1. The functional capacity of Henle's loop was examined during hypotonic, isotonic and hypertonic extracellular fluid volume expansion. To eliminate a possible role of antidiuretic hormone (ADH) in the alteration of free water excretion, rats with congenital diabetes insipidus were used. The infusion of hypotonic saline resulted in a progressive rise in free water clearance (CH2O) throughout the range of urine flow (V) attained. Similar results were obtained in rats treated chronically with deoxycorticosterone acetate (DOCA). The infusion of isotonic saline (sodium chloride, 154 mmol/l) produced an initial rise in CH2O until V represented 10% of the filtered load, after which CH2O appeared to reach a plateau. The limitation of CH2O was more marked when hypertonic saline was infused. Medullary and papillary non-urea solute (NUS) concentration rose progressively with the increasing concentration of the saline solution infused.

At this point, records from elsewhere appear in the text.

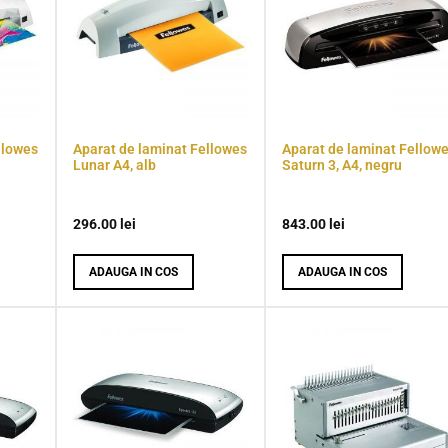
llowes
Aparat de laminat Fellowes
Aparat de laminat Fellow
Lunar A4, alb
Saturn 3, A4, negru
296.00
lei
843.00
lei
ADAUGA IN COS
ADAUGA IN COS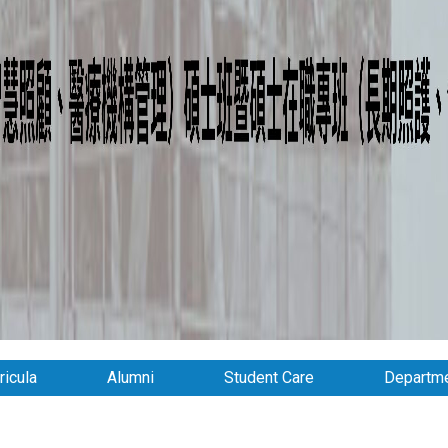
ricula
Alumni
Student Care
Departme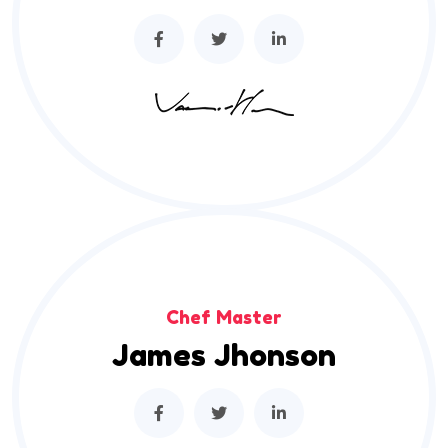
Chef Master
James Jhonson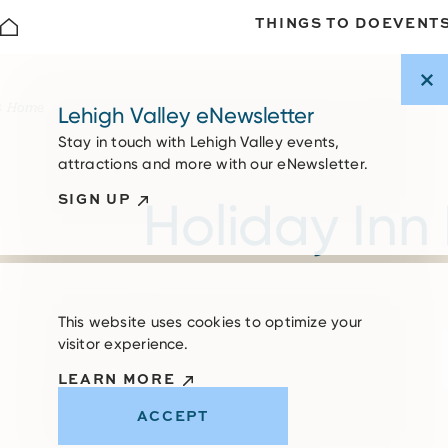
THINGS TO DO
EVENT
Skip to content
Home
Lehigh Valley eNewsletter
Stay in touch with Lehigh Valley events,
attractions and more with our eNewsletter.
SIGN UP
Holiday Inn 
This website uses cookies to optimize your
visitor experience.
LEARN MORE
ACCEPT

2. The greater fractional sodium excretion (FENa) after acute isotonic and hypertonic volume expansion is probably the result of inhibition of sodium reabsorption in the collecting duct, although inhibition in the ascending limb cannot be entirely excluded. The depression of CH2O as a function of V seen during acute isotonic or hypertonic volume expansion can be attributed in part to enhanced water back-diffusion from the collecting duct consequent to the increasing medullary and papillary interstitial NUS concentration, even in the absence of ADH.
3. Chronic expansion of extracellular fluid volume by DOCA administration did not modify the response to hypotonic saline infusion.